# Fat platy...



## Dreamer (Mar 15, 2013)

Should I be worried???






he's much fatter than the other one


Sent from Petguide.com Free App


----------



## endlerguppy (May 7, 2012)

no need to worry its just pregnant


----------



## Dreamer (Mar 15, 2013)

Yikes that worries me :/ I'm not set up to breed! 

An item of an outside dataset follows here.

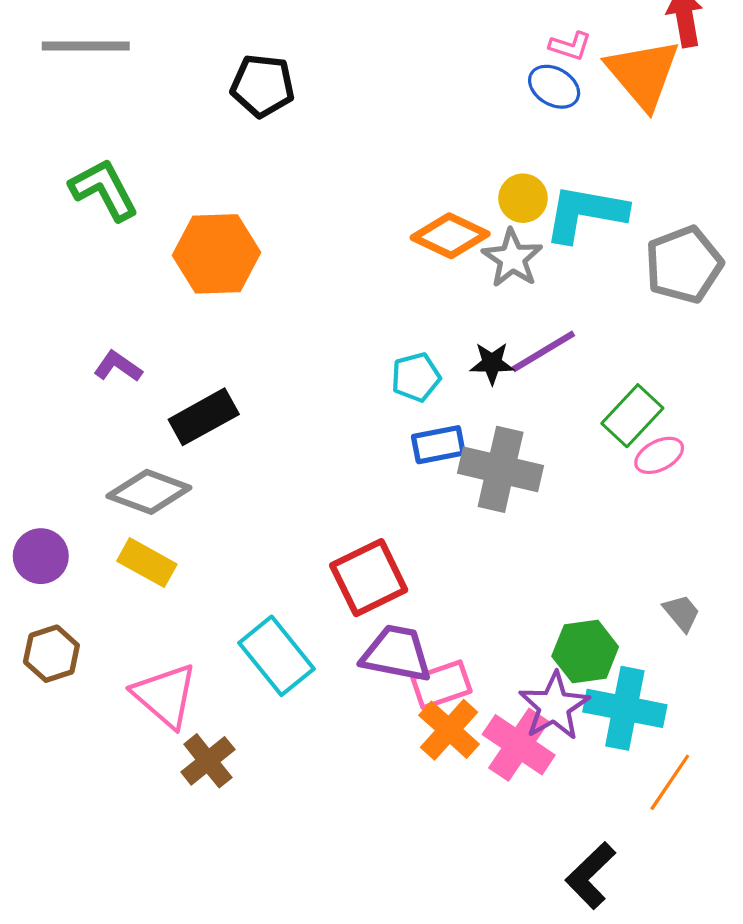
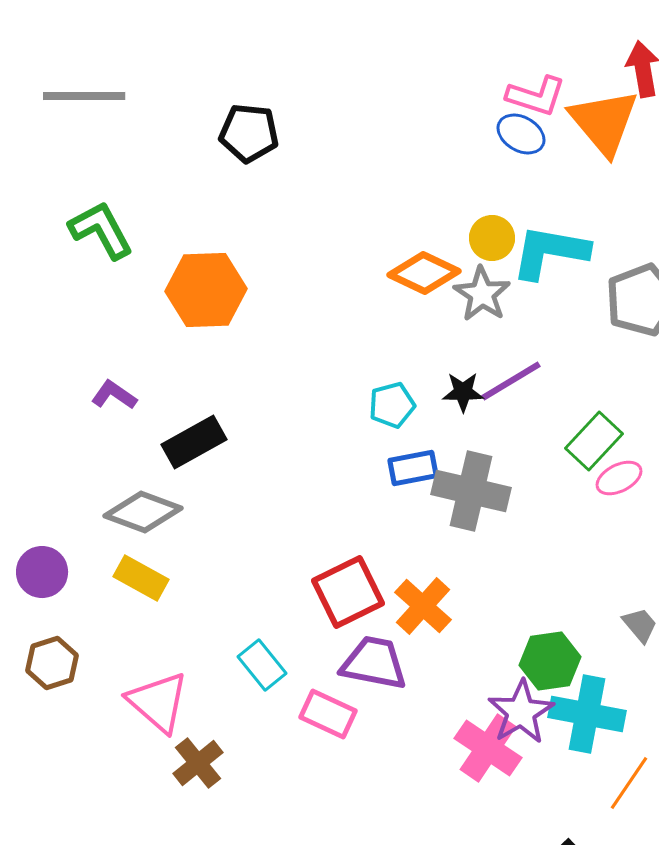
pink L-shape: (570, 46) -> (536, 96), size x1.5
cyan rectangle: (277, 656) -> (262, 665), size x0.7
pink rectangle: (442, 685) -> (328, 714), moved, turned 44
orange cross: (449, 730) -> (423, 606), moved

Sent from Petguide.com Free App


----------



## Dreamer (Mar 15, 2013)

What do I do??!


Sent from Petguide.com Free App


----------



## weedkiller (Nov 18, 2012)

either invest in a breeder tank or let them feed on the fry


----------



## Dreamer (Mar 15, 2013)

That seems so mean :/ if I did the breeder tank what would I do with the hatchlings? Or whatever they're called.... Sorry I'm new! I was under the impression that they were the same sex or that you had to do particular things to make them breed... You think they would inform me of such things -_- 


Sent from Petguide.com Free App


----------



## Marshall (Mar 7, 2013)

Calm down, get a floating breeder tank, place the female in that, when she's done popping them out, take her out and leave the fry inside the floating tank. Ill find a link to one online


----------



## Marshall (Mar 7, 2013)

http://www.ebay.com.au/itm/Floating-Guppy-Fry-Baby-Fish-Tank-Hatchery-Aquariums-/170828440297 here we are, 10 ausy monies but I'm sure you could find one around your local fish store


----------



## TankdreamerJim (Sep 25, 2012)

Start Building up the habitat so the fry have lots of hiding places. I have found that they love floating plants. I have one of the plastic breeding grass I let float on top and I always have guppy fry living in it. As long as they have places to hide and are not in a wide open tank they will take care of themselves.


----------



## Obsidian (May 20, 2007)

Honestly it is not mean for them to eat the fry. All fish do this in nature. They are opportunists  It is one way to help ensure you don't get over run, and you save on fish food 

If you want to breed and save the fry then find out if a local store will accept the fry once they are big enough to sell or trade. Otherwise set up a friend network that wants them, or a local fish club, or e-bay, aquabid, etc. If you don't do any of those things, it's better to leave them as food. You will get overrun eventually.


----------